Oh, and when I marker train them, the treats don't always come out of my treat bag (which is on my back), they sometimes come from my pocket, or a bag on a counter. I usually don't have them in my hands.


----------



## marinehoney (Feb 5, 2012)

San said:


> Are you doing marker training with them? Are you rewarding or bribing them? Are they ignoring you at a higher distraction level or just simply because you don't have a reward? Have you done engagement work with them?
> 
> In the early stages of marker training, I always reward my dogs for every single command. Over time (way later down the road), the rewards may become more sporadic, and I may do several commands before rewarding them. In the early stages of training, I don't give them commands if I don't have rewards, that's just me. The more a dog ignores a command, the more optional a command becomes.
> 
> ...


 I do clicker training with them. A lot of times I need to bribe them to get them to do the command. Like I said, if they dont see a treat, they wont even acknowledge me. They ignore me in a silent room by themselves if I dont have a treat, it has nothing to do with distractions. And I do not know what engagement training is.


----------



## llombardo (Dec 11, 2011)

I found that if you are training with treats, you have to eventually dwindle that down. So for every 5 commands they might 3 treats, but they don't know when they are getting that treat...so the reward here for them, okay I might get a treat if I do the command. *You can pretend you have a treat in your hand too, or just have the treat in your hand where they see it and simply don't give it to them for another two commands*. This way they really don't know if there getting a reward or not..


----------



## marinehoney (Feb 5, 2012)

llombardo said:


> I found that if you are training with treats, you have to eventually dwindle that down. So for every 5 commands they might 3 treats, but they don't know when they are getting that treat...so the reward here for them, okay I might get a treat if I do the command. *You can pretend you have a treat in your hand too, or just have the treat in your hand where they see it and simply don't give it to them for another two commands*. This way they really don't know if there getting a reward or not..


 
this is a great idea. i will try it. its very unrealistic for me to have treats on me 24/7. any tips on that?


----------



## VChurch (Jun 14, 2010)

I have a few examples of Minna _ignoring_ me and how I fixed those issues.

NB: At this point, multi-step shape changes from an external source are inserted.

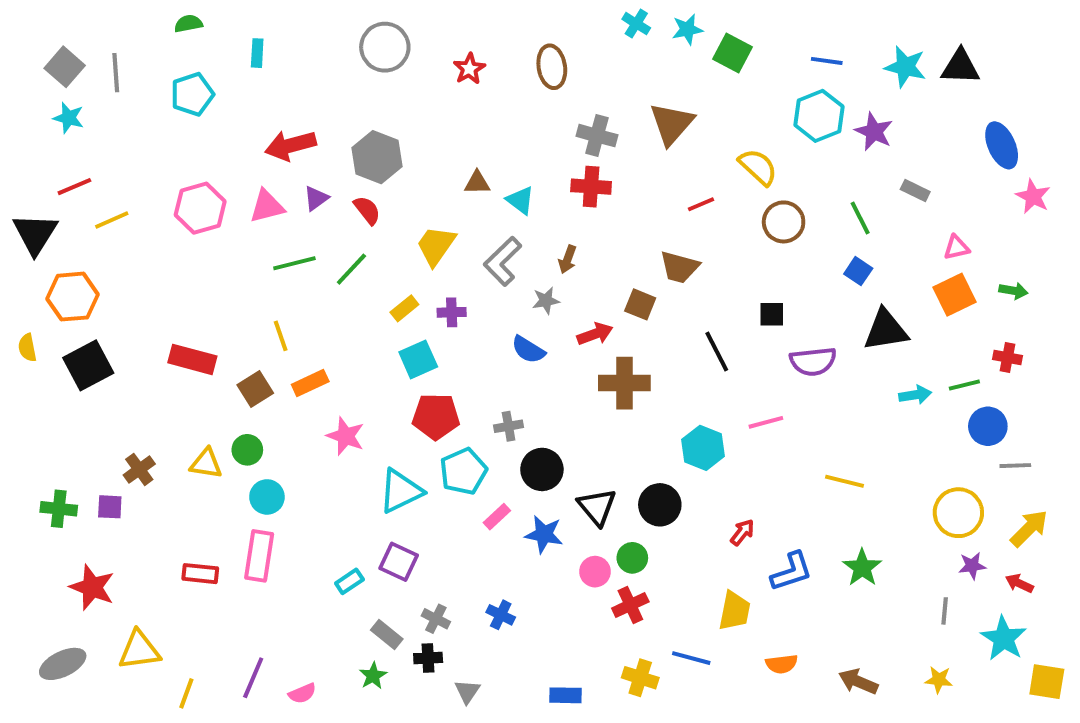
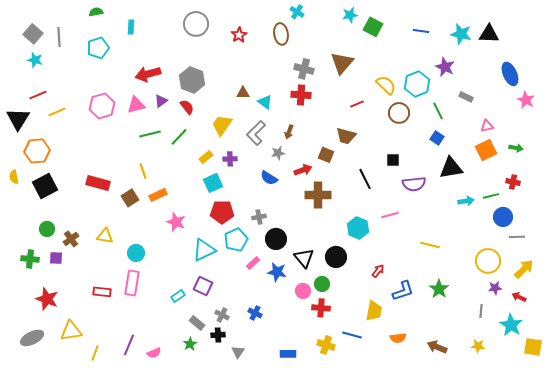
cyan cross: (636, 24) -> (297, 12), moved
cyan hexagon: (819, 116) -> (417, 84), moved
green circle: (247, 450) -> (47, 229), moved
red cross: (630, 605) -> (321, 308), turned 30

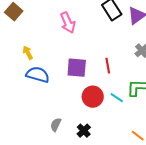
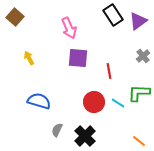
purple square: (77, 68) -> (78, 58), moved
blue semicircle: (38, 75) -> (39, 101), moved
black cross: (84, 131) -> (85, 136), size x1.5

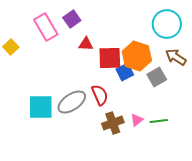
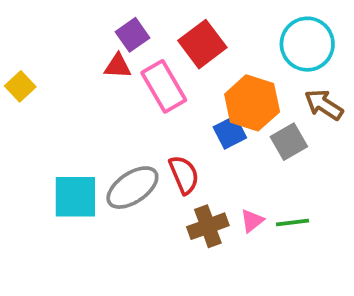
pink rectangle: (46, 27) -> (164, 86), moved
red triangle: (86, 44) -> (118, 66), moved
red square: (110, 58) -> (202, 44), moved, turned -35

1 - coming inside when called (from the backyard).
Minna always wanted to stay outside and play and run around and be a lunatic. So I put a box of bite-sized treats near the backdoor, but continued to act as though it were a normal day. I called her, she took her sweet time and refused to come inside when I wanted...I waited her out -- I refuse to bribe my two with treats. I waited and eventually she decided to come inside so I gave her a treat like it was no big deal, said 'good dog' and then went about my business. Now the next time she went out, I called and again just waited and she came inside a little faster (it did help that she saw Bacca come inside and get a treat) and she got a treat, a pat on the head and a 'good dog'. As of today, I can open the door, whistle for her (or call) and she comes right away. I phased the treats out once she was reliable with coming when *I *wanted her to. I still usually give her a treat once a day (sometimes once every few days), but otherwise she comes when called and I have no issues with her ignoring or not wanting to come in.

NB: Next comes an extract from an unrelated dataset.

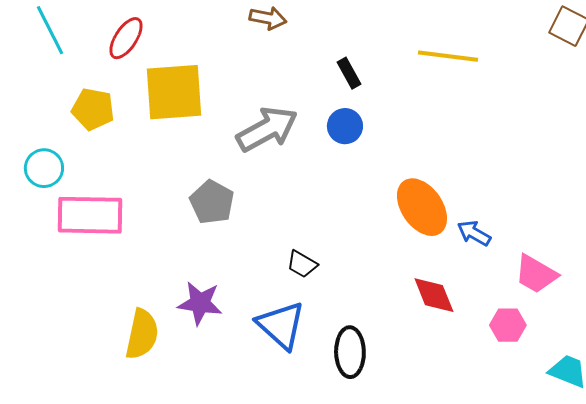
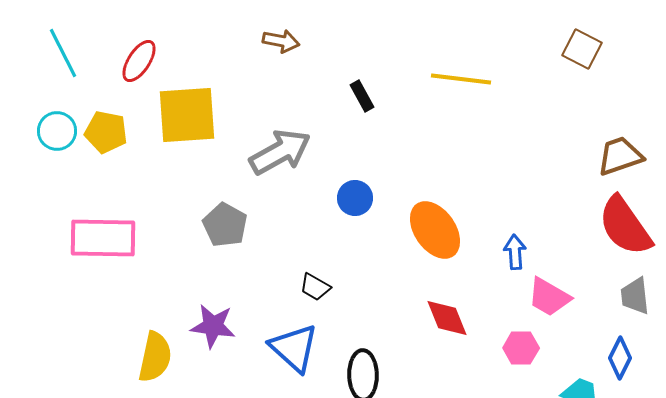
blue circle: (345, 126) -> (355, 198), moved
cyan circle: (44, 168) -> (57, 131), moved
blue arrow: (474, 233) -> (515, 252), moved, turned 56

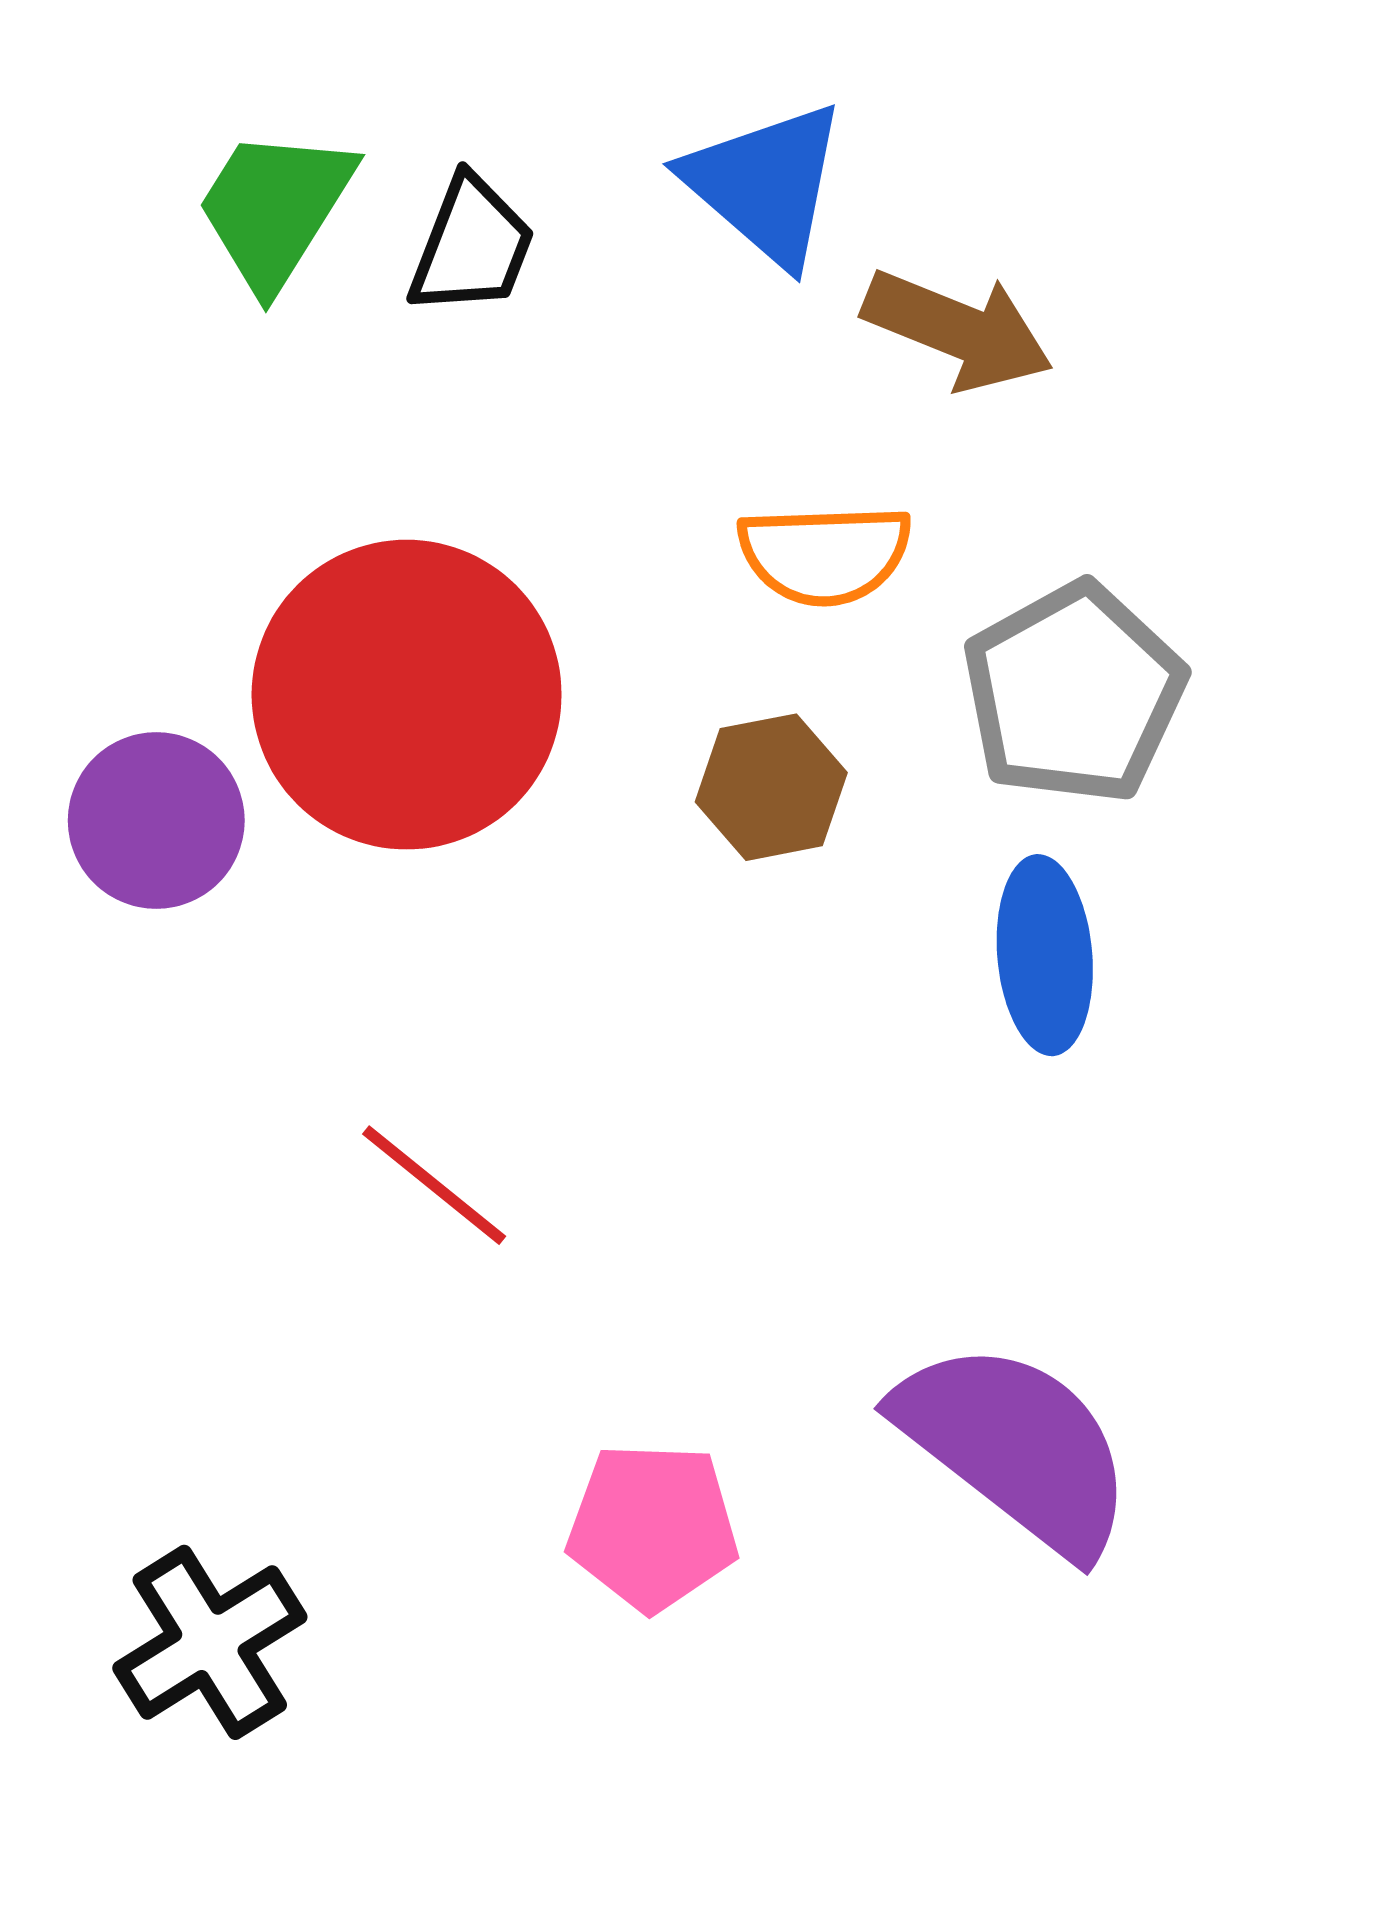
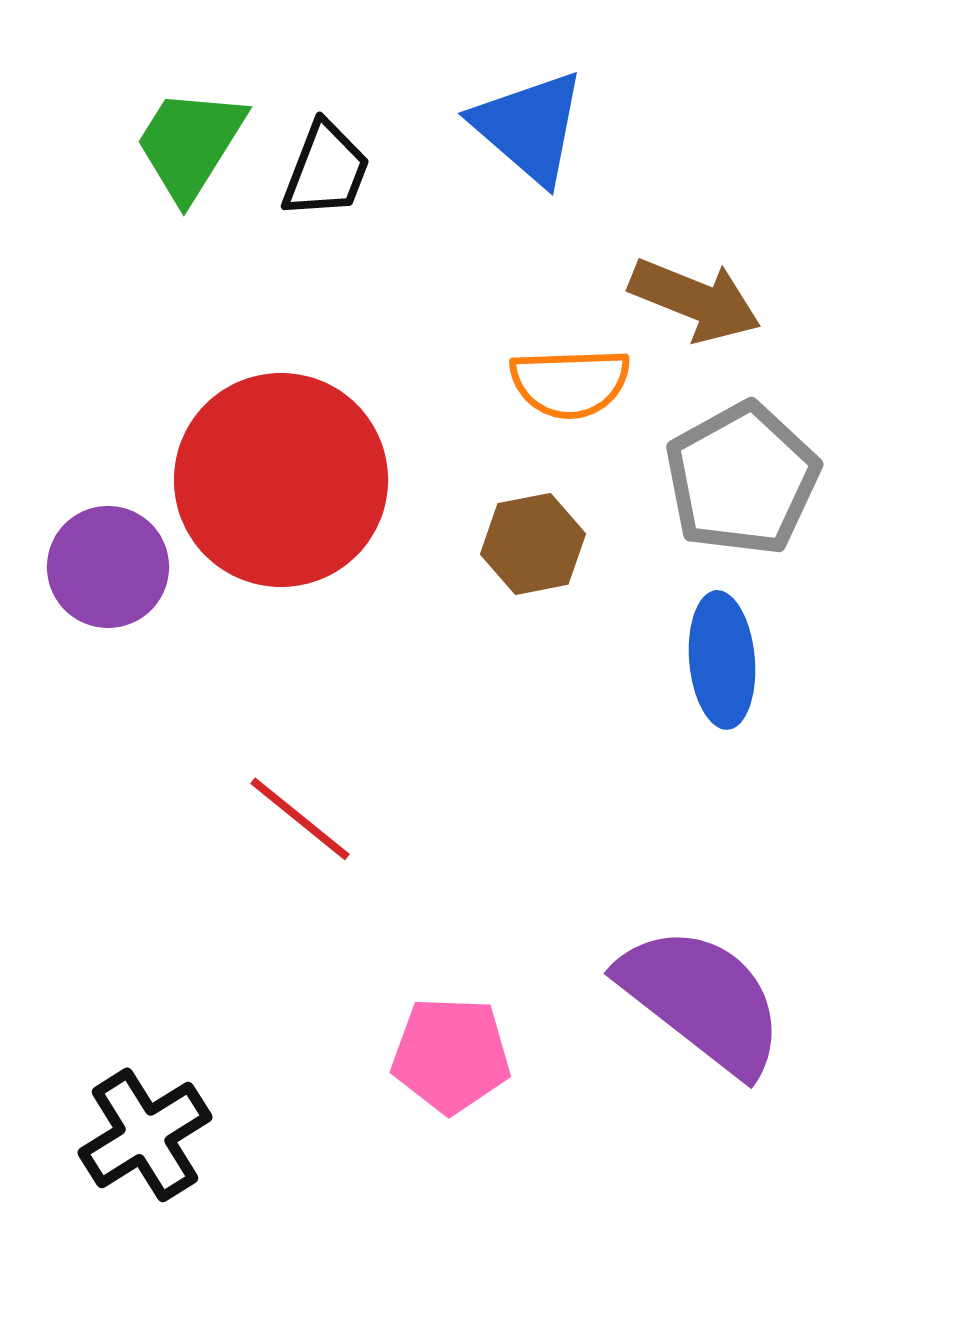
brown arrow: (958, 330) -> (695, 300), moved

2 - listening to commands when no treats are in-hand
Minna is sometimes bad about it, she wants incentive to do what I have asked. However, I refuse to give her a treat everytime I ask her to do something. I always gave her a command when she was within arm-distance and if she didn't listen I would grab her scruff (not rudely or tightly...just so she couldn't walk away) and tell her again and when she would listen I would do the normal "praise, find a treat" -- so she got the point (I figure her thoughts were something like -- "OH, even if I don't see a treat I might still get one!, okay, cool!"). Now she's at a point where I don't need a treat and I don't need to ask more then one time.

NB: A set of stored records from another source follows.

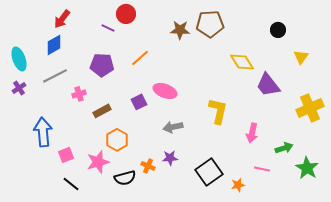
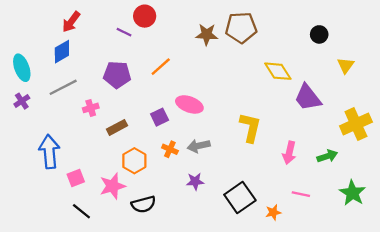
green arrow: (284, 148) -> (327, 156), moved
orange cross: (148, 166) -> (170, 149), moved

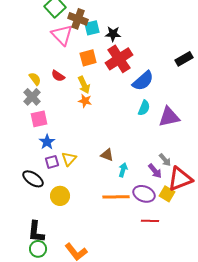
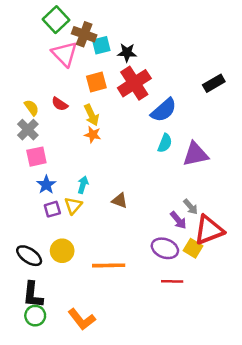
cyan arrow: (123, 170) -> (83, 185), moved
black ellipse: (33, 179) -> (29, 256), moved
orange line: (116, 197) -> (109, 265), moved

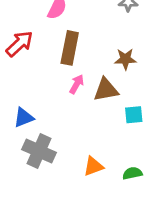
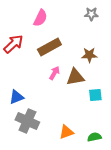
brown rectangle: (70, 48) -> (49, 47), turned 50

3 - clicker training makes things easy...so maybe go back to the basics, work with one dog at a time and work on their focus on *you. *-- and make it fun, make yourself appear fun. Do training even when it's not a designated "session". Even when I'm outside, if Minna wants me to throw a stick or kick a ball she has to do something first.


I wouldn't eliminate treats -- just get creative and make yourself more fun. Minna and Bacca listen to me because I don't allow them _not_ to listen. I set them up to succeed and I learn what I need to alter about my training or my way of telling them to do something in order to get them to listen.

I would suggest (just as someone else did) that you carry treats on you all the time -- just keep a few in your pocket...then you can randomly give treats when they listen, to reinforce them listening to you.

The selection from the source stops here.